Students Get to Explore Seychelles Marine Life (No Fair!)
(Seychelles News Agency) – Imagine waking up to the sight of the calm waters of a lagoon teemed with an abundant marine life including a group of black-tip sharks swimming around, in one of the most remote and uninhabited quarters of the world.
This dream became a reality for twelve Seychellois students of different ages and three teachers who were lucky enough to spend four days on the Seychelles atoll of Aldabra.
Located in the westernmost part of the Indian Ocean archipelago, some 1,100 kilometres from the main island of Mahé, the world’s largest raised coral atoll is renowned for its pristine beauty, its population of land tortoises and sea turtles among other fascinating features.

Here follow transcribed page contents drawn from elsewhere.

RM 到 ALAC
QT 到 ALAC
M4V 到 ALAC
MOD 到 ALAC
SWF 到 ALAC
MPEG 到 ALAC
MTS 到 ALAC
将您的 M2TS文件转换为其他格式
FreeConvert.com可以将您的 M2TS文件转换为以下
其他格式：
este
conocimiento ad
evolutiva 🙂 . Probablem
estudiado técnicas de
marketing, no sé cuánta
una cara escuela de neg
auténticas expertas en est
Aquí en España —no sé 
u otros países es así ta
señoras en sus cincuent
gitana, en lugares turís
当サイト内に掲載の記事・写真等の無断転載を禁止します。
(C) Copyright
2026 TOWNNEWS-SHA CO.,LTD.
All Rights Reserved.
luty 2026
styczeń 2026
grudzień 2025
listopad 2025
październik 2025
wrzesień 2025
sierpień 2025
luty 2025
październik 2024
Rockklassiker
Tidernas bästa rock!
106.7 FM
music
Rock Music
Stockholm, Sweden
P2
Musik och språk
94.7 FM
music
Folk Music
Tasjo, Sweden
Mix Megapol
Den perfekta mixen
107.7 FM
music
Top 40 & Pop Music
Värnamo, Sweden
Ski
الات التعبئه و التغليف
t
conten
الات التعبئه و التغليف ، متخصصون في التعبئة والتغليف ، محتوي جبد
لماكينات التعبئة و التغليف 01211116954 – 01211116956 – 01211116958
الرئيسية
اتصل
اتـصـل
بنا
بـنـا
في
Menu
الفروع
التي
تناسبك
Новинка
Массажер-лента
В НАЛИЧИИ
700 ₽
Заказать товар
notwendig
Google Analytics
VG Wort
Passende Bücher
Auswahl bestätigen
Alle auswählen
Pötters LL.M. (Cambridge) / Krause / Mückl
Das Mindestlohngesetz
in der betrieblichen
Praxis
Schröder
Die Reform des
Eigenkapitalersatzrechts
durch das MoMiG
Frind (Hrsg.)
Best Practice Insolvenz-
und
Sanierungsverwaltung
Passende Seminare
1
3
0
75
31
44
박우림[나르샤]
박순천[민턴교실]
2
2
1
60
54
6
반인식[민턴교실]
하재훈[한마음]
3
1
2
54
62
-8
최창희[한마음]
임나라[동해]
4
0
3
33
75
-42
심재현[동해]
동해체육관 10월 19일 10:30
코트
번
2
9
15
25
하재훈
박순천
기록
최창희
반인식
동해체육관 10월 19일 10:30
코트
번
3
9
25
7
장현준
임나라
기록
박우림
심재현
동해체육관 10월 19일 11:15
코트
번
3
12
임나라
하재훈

It is thanks to this unique biodiversity that Aldabra was declared a World Heritage Site in November 1982 by the United Nations Scientific, Educational, Cultural and Cultural Organisation (UNESCO).
The once in a lifetime trip for the group of youngsters and their teachers to Aldabra last month was possible after the Seychelles Islands Foundation (SIF), a public trust which manages the atoll, re-initiated the annual prize for the winners of the Seychelles Eco-school competition.
This was after a lapse of five years due to the risk of piracy around the outer islands.